Menurut seorang pejabat Iran, integrasi teknologi blockchain dan cryptocurrency dapat memberikan dorongan yang sangat dibutuhkan untuk pertumbuhan ekonomi negara, menurut laporan  Tehran Times. Alireza Daliri, Deputi Pengembangan Manajemen dan Sumber Daya di Wakil Presiden untuk Sains dan Teknologi, menyatakan bahwa platform teknologi blockchain  membuat Iran dapat berkoordinasi dengan mitra internasionalnya di seluruh dunia, sudah lebih dari 100 negara berhasil memanfaatkan aplikasinya.

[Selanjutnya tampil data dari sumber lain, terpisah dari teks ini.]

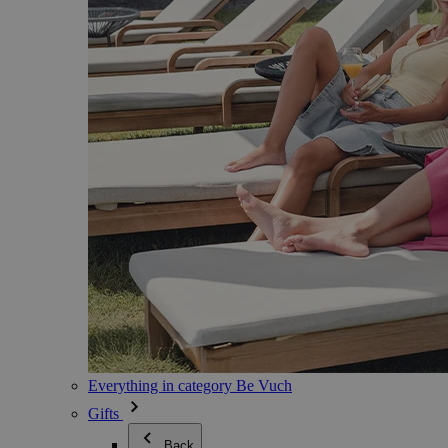
Everything in category Be Vuch
Gifts
Back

Sementara ia juga mengakui bahwa beberapa negara telah menyatakan keprihatinan atas meningkatnya risiko dari tekhnologi blockchain, Daliri percaya bahwa hal-hal positif jauh lebih besar daripada kerugian yang dimilikinya, juga menambahkan bahwa departemennya sedang mencari bagaimana mereka dapat memanfaatkan blockchain dalam mengembangkan berbagai aspek ekonomi negara di masa depan.
Berbicara tentang bagaimana penerapan blockchain dapat membantu perekonomian, ia menunjukkan bahwa pertumbuhan berbasis teknologi adalah salah satu poin penjualan yang paling penting dari blockchain, dan itu adalah sesuatu yang setiap negara butuhkan.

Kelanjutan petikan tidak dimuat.